**HOW TO COMPLETE THIS TASK**
Give back the records that follow exactly, images excluded.

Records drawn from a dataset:

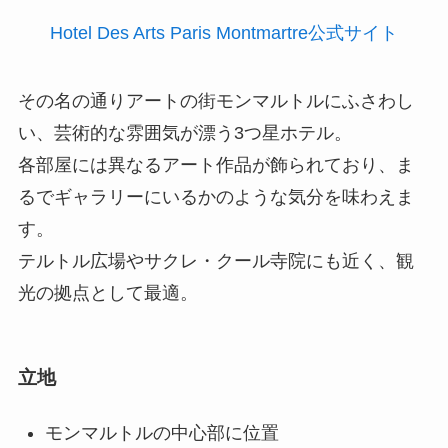
Hotel Des Arts Paris Montmartre公式サイト
その名の通りアートの街モンマルトルにふさわし
い、芸術的な雰囲気が漂う3つ星ホテル。
各部屋には異なるアート作品が飾られており、ま
るでギャラリーにいるかのような気分を味わえま
す。
テルトル広場やサクレ・クール寺院にも近く、観
光の拠点として最適。
立地
モンマルトルの中心部に位置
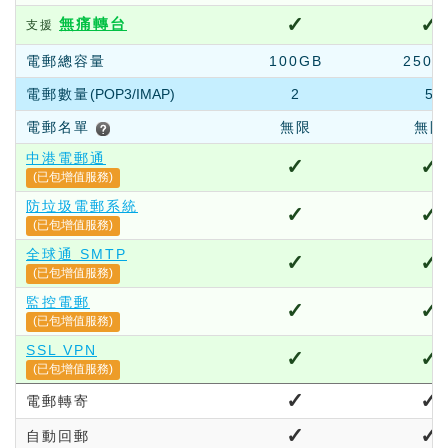
✓
✓
無痛轉台
支援
電郵總容量
100GB
250G
電郵數量
(POP3/IMAP)
2
5
電郵名單
無限
無限
中港電郵通
✓
✓
(已包增值服務)
防垃圾電郵系統
✓
✓
(已包增值服務)
全球通 SMTP
✓
✓
(已包增值服務)
監控電郵
✓
✓
(已包增值服務)
SSL VPN
✓
✓
(已包增值服務)
✓
✓
電郵轉寄
✓
✓
自動回郵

**SOLUTION TO THIS TASK**
Hotel Des Arts Paris Montmartre公式サイト
その名の通りアートの街モンマルトルにふさわし
い、芸術的な雰囲気が漂う3つ星ホテル。
各部屋には異なるアート作品が飾られており、ま
るでギャラリーにいるかのような気分を味わえま
す。
テルトル広場やサクレ・クール寺院にも近く、観
光の拠点として最適。
立地
モンマルトルの中心部に位置
✓
✓
無痛轉台
支援
電郵總容量
100GB
250G
電郵數量
(POP3/IMAP)
2
5
電郵名單
無限
無限
中港電郵通
✓
✓
(已包增值服務)
防垃圾電郵系統
✓
✓
(已包增值服務)
全球通 SMTP
✓
✓
(已包增值服務)
監控電郵
✓
✓
(已包增值服務)
SSL VPN
✓
✓
(已包增值服務)
✓
✓
電郵轉寄
✓
✓
自動回郵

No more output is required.